Though is there maybe a way to properly name those handles?

subes commented 2 years ago

Also would it be possible to have a fallback available so that I can set JULIA_HOME based on a system property instead of a ENV variable? Then I could configure it programmatically before calling libjulia-clj.

subes commented 2 years ago

I got my tests green with this: https://github.com/invesdwin/invesdwin-context-julia/blob/main/invesdwin-context-julia-parent/invesdwin-context-julia-runtime-libjuliaclj/src/main/java/de/invesdwin/context/julia/runtime/libjuliaclj/internal/UnsafeJuliaEngineWrapper.java grafik I also needed the workaround with using always the same thread. initparams.put("signals-enabled?" false) did not work as an alternative to the LD_PRELOAD workaround. Maybe the ? is too much?

Also the error handling looks good: grafik

So good job so far!

With the JULIA_HOME system property or startup parameter (to configure it programmatically) I would be very happy. Naming the const__x handles a bit better would be a bonus.

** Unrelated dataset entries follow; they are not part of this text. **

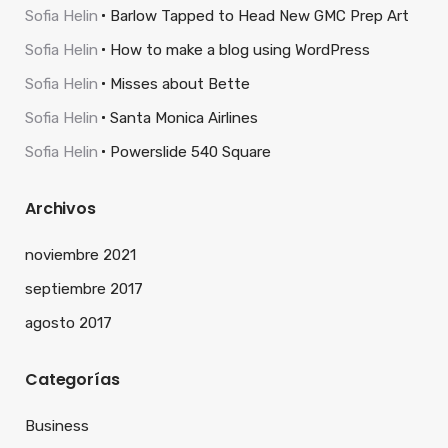
Sofia Helin
Barlow Tapped to Head New GMC Prep Art
Sofia Helin
How to make a blog using WordPress
Sofia Helin
Misses about Bette
Sofia Helin
Santa Monica Airlines
Sofia Helin
Powerslide 540 Square
Archivos
noviembre 2021
septiembre 2017
agosto 2017
Categorías
Business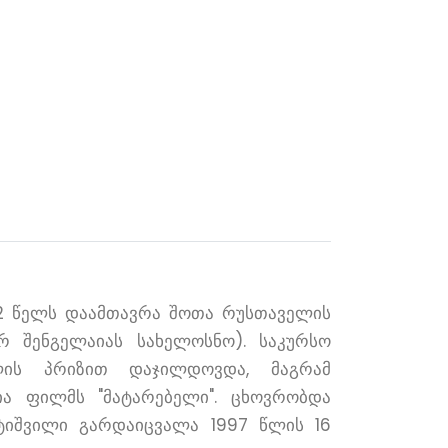
982 წელს დაამთავრა შოთა რუსთაველის
 შენგელაიას სახელოსნო). საკურსო
ალის პრიზით დაჯილდოვდა, მაგრამ
ია ფილმს "მატარებელი". ცხოვრობდა
ეტიშვილი გარდაიცვალა 1997 წლის 16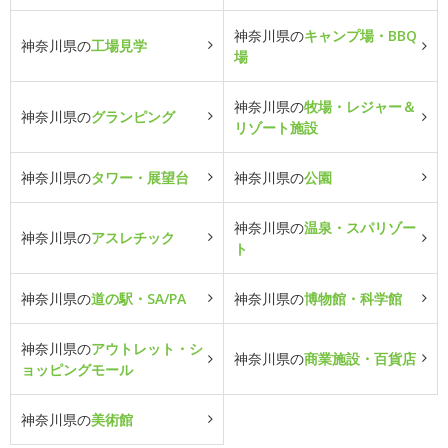
神奈川県の
キャンプ場・BBQ
神奈川県の
工場見学
場
神奈川県の
牧場・レジャー＆
神奈川県の
グランピング
リゾート施設
神奈川県の
タワー・展望台
神奈川県の
公園
神奈川県の
温泉・スパリゾー
神奈川県の
アスレチック
ト
神奈川県の
道の駅・SA/PA
神奈川県の
博物館・科学館
神奈川県の
アウトレット・シ
神奈川県の
商業施設・百貨店
ョッピングモール
神奈川県の
美術館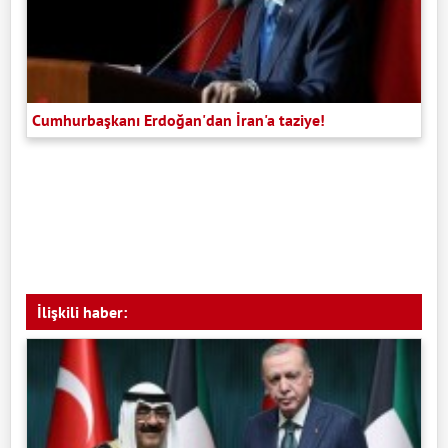
Cumhurbaşkanı Erdoğan'dan İran'a taziye!
İlişkili haber: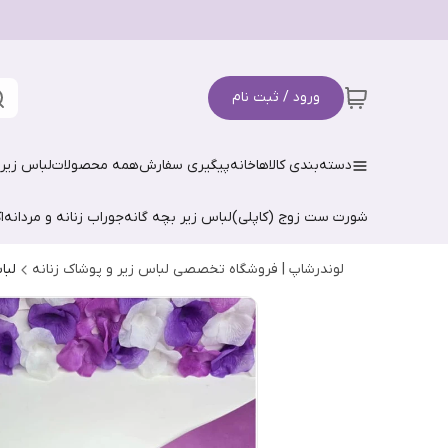
ورود / ثبت نام
دسته‌بندی کالاها
خانه
پیگیری سفارش
همه محصولات
لباس زیر 
شورت ست زوج (کاپلی)
لباس زیر بچه گانه
جوراب زنانه و مردانه
ا
لوندرشاپ | فروشگاه تخصصی لباس زیر و پوشاک زنانه
لبا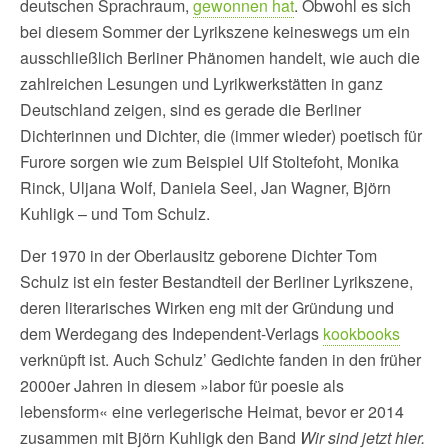
deutschen Sprachraum,
gewonnen hat
. Obwohl es sich
bei diesem Sommer der Lyrikszene keineswegs um ein
ausschließlich Berliner Phänomen handelt, wie auch die
zahlreichen Lesungen und Lyrikwerkstätten in ganz
Deutschland zeigen, sind es gerade die Berliner
Dichterinnen und Dichter, die (immer wieder) poetisch für
Furore sorgen wie zum Beispiel Ulf Stoltefoht, Monika
Rinck, Uljana Wolf, Daniela Seel, Jan Wagner, Björn
Kuhligk – und Tom Schulz.
Der 1970 in der Oberlausitz geborene Dichter Tom
Schulz ist ein fester Bestandteil der Berliner Lyrikszene,
deren literarisches Wirken eng mit der Gründung und
dem Werdegang des Independent-Verlags
kookbooks
verknüpft ist. Auch Schulz’ Gedichte fanden in den früher
2000er Jahren in diesem »labor für poesie als
lebensform« eine verlegerische Heimat, bevor er 2014
zusammen mit Björn Kuhligk den Band
Wir sind jetzt hier.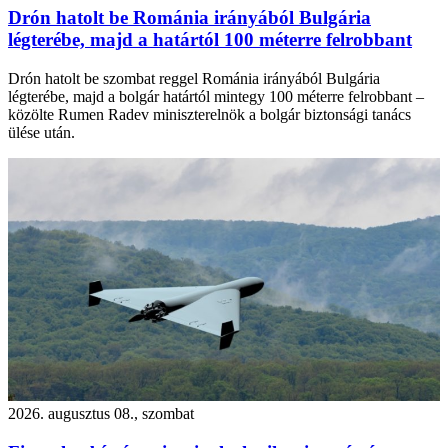
Drón hatolt be Románia irányából Bulgária
légterébe, majd a határtól 100 méterre felrobbant
Drón hatolt be szombat reggel Románia irányából Bulgária
légterébe, majd a bolgár határtól mintegy 100 méterre felrobbant –
közölte Rumen Radev miniszterelnök a bolgár biztonsági tanács
ülése után.
2026. augusztus 08., szombat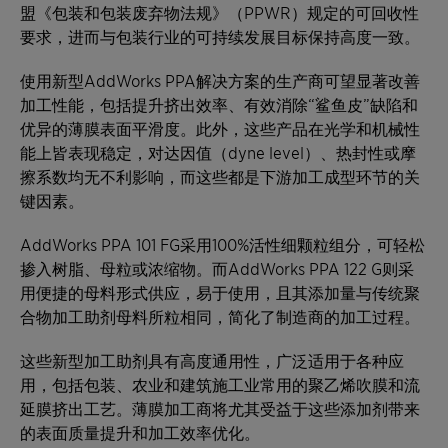
盟《包装和包装废弃物法规》（PPWR）规定的可回收性
要求，进而与包装行业的可持续发展目标保持高度一致。
使用新型AddWorks PPA解决方案的生产商可望显著改善
加工性能，包括提升挤出效率、有效消除“鲨鱼皮”缺陷和
优异的薄膜表面平滑度。此外，这些产品在光学和机械性
能上皆表现稳定，对达因值（dyne level）、热封性或摩
擦系数均无不利影响，而这些都是下游加工成型环节的关
键因素。
AddWorks PPA 101 FG采用100%活性细颗粒组分，可轻松
掺入树脂、母粒或浓缩物。而AddWorks PPA 122 G则采
用便捷的母料形式供应，易于使用，且其添加量与传统聚
合物加工助剂母料所粒相同，简化了制造商的加工过程。
这些新型加工助剂具有高度通用性，广泛适用于各种应
用，包括包装、农业和建筑施工业常用的聚乙烯吹膜和流
延膜挤出工艺。薄膜加工商将尤其受益于这些添加剂带来
的表面质量提升和加工效率优化。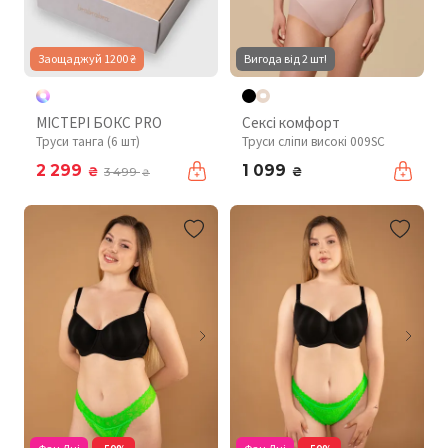
Заощаджуй 1200 ₴
Вигода від 2 шт!
МІСТЕРІ БОКС PRO
Сексі комфорт
Труси танга (6 шт)
Труси сліпи високі 009SC
2 299
1 099
₴
₴
3 499
₴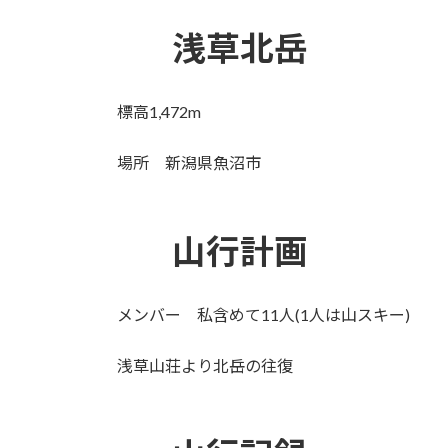
浅草北岳
標高1,472m
場所 新潟県魚沼市
山行計画
メンバー 私含めて11人(1人は山スキー)
浅草山荘より北岳の往復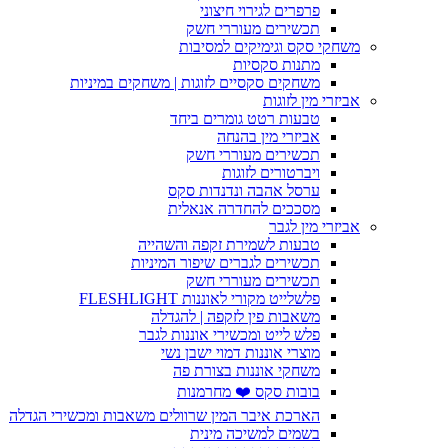
פרפרים לגירוי חיצוני
תכשירים מעוררי חשק
משחקי סקס וגימיקים למסיבות
מתנות סקסיות
משחקים סקסיים לזוגות | משחקים במיניות
אביזרי מין לזוגות
טבעות רטט גומרים ביחד
אביזרי מין בהנחה
תכשירים מעוררי חשק
ויברטורים לזוגות
ערסל אהבה ונדנדות סקס
מסככים להחדרה אנאלית
אביזרי מין לגבר
טבעות לשמירת זקפה והשהייה
תכשירים לגברים שיפור המיניות
תכשירים מעוררי חשק
פלשלייט מקורי לאוננות FLESHLIGHT
משאבות פין לזקפה | להגדלה
פלש לייט ומכשירי אוננות לגבר
מוצרי אוננות דמוי ישבן נשי
משחקי אוננות בצורת פה
בובות סקס ❤️ מחרמנות
הארכת איבר המין שרוולים משאבות ומכשירי הגדלה
בשמים למשיכה מינית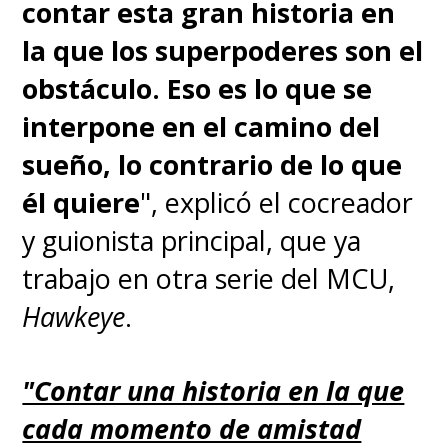
contar esta gran historia en
la que los superpoderes son el
obstáculo. Eso es lo que se
interpone en el camino del
sueño, lo contrario de lo que
él quiere
", explicó el cocreador
y guionista principal, que ya
trabajo en otra serie del MCU,
Hawkeye
.
"Contar una historia en la que
cada momento de amistad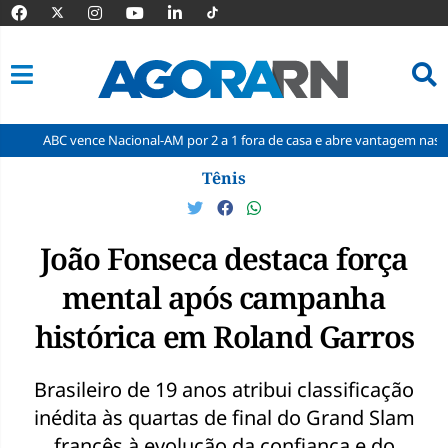
ence Nacional-AM por 2 a 1 fora de casa e abre vantagem nas quartas
Pular
Tênis
para
o
conteúdo
João Fonseca destaca força
mental após campanha
histórica em Roland Garros
Brasileiro de 19 anos atribui classificação
inédita às quartas de final do Grand Slam
francês à evolução da confiança e do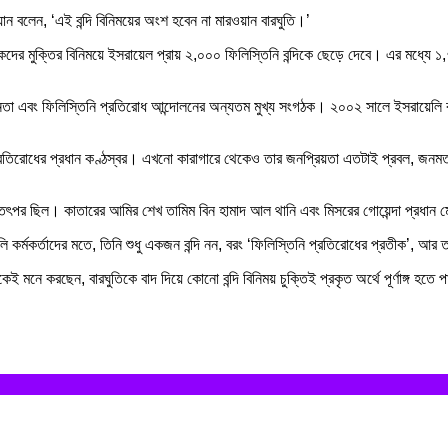
ান বলেন, ‘এই বন্দি বিনিময়ের অংশ হবেন না মারওয়ান বারঘুতি।’
িকদের মুক্তির বিনিময়ে ইসরায়েল প্রায় ২,০০০ ফিলিস্তিনি বন্দিকে ছেড়ে দেবে। এর মধ্যে ১
র্ষ নেতা এবং ফিলিস্তিনি প্রতিরোধ আন্দোলনের অন্যতম মুখ্য সংগঠক। ২০০২ সালে ইসরায়েল
্রতিরোধের প্রধান কণ্ঠস্বর। এখনো কারাগারে থেকেও তার জনপ্রিয়তা এতটাই প্রবল, জনমত জ
তে তৎপর ছিল। কাতারের আমির শেখ তামিম বিন হামাদ আল থানি এবং মিসরের গোয়েন্দা প্রধা
র্মকর্তাদের মতে, তিনি শুধু একজন বন্দি নন, বরং ‘ফিলিস্তিনি প্রতিরোধের প্রতীক’, আর 
মনে করছেন, বারঘুতিকে বাদ দিয়ে কোনো বন্দি বিনিময় চুক্তিই প্রকৃত অর্থে পূর্ণাঙ্গ হত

cnuernber commented 2 years ago

Ah, I must have done something wrong w/r/t to exporting the various functions. The functions should be something like public static Object initialize(Object options) ...

subes commented 2 years ago

Also this is by far the fastest integration so far:

Libjulia-clj: grafik

Julia4j: grafik

JuliaCaller: grafik

Jajub: grafik

Though I wonder why is it so much faster?

With JuliaCaller and Jajub I think it might be the REPL+Pipe/Socket overhead
With Julia4j it might be the workaround of getting strings via writing/reading files

subes commented 2 years ago

Also I noticed you developed: https://github.com/clj-python/libpython-clj Maybe we could also export java classes for that so I can integrate it into: https://github.com/invesdwin/invesdwin-context-python

cnuernber commented 2 years ago

Sure, libpython-clj could have nearly identical bindings but let's get this process down first. There is lot's more where that is concerned...

avclj is bindings to the ffmpeg shared libraries so you can encode/decode video.
We also have a data processing library that is damn fast. I explain why it is so fast here - for an independent developer to smash the bigger toolkits is no small feat.
The larger Clojure scicloj community has an ml package that can use the sklearn learners and comes with good smile bindings by default :-).

When I generate bindings for JNA every binding I generate is direct mapped. This gets similar speed to JNR. For granular function access JDK-17 is about twice as fast but it comes with some serious caveats in how it loads shared libraries. For graal native we can directly link the library into the final executable so that is another perf boost but it doesn't support generic callbacks so that is a serious weakness - hopefully the graal system supports the JDK-17 foreign api at some point.

I will rebuild the jar with correct symbols so the interfacing code isn't quite so harsh.

cnuernber commented 2 years ago

New jar is up: https://clojars.org/com.cnuernber/libjulia-clj/versions/1.000-aot-beta-4.

This should just have normal public static methods.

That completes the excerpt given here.